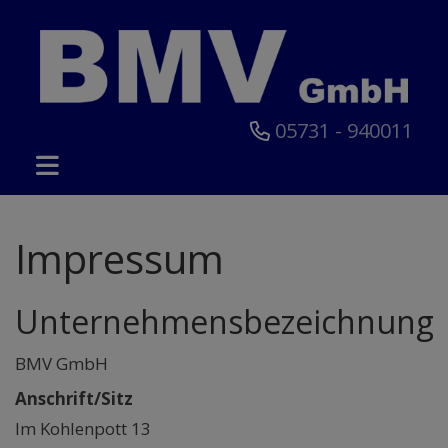
05731 - 940011
Impressum
Unternehmensbezeichnung
BMV GmbH
Anschrift/Sitz
Im Kohlenpott 13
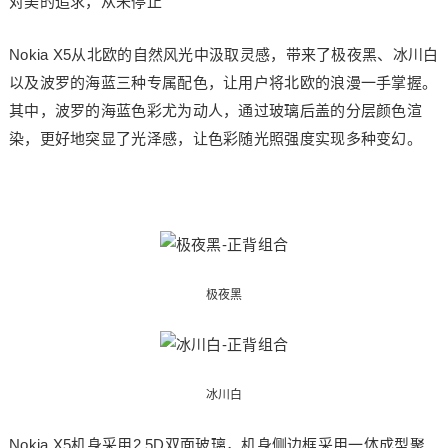
对美的追求，从未停止
Nokia X5从北欧的自然风光中汲取灵感，带来了极夜黑、冰川白
以及波罗的海蓝三种专属配色，让用户将北欧的浪漫一手掌握。
其中，波罗的海蓝色彩尤为动人，通过玻璃后盖的分层颜色渲
染，更好地突显了光泽感，让色彩随光照强度实现多种变幻。
极夜黑
冰川白
Nokia X5机身采用2.5D双面玻璃，机身侧边框采用一体成型聚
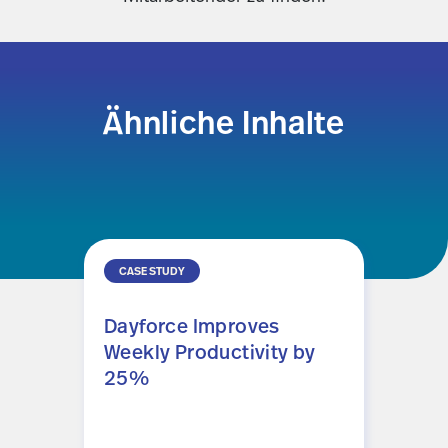
Ähnliche Inhalte
CASE STUDY
REP
Dayforce Improves
Forr
Weekly Productivity by
Imp
25%
Pla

> Exercise aim: Within the listing above, tally the lines holding the word "Nokia". Give the tally only.

> Response to the exercise: 2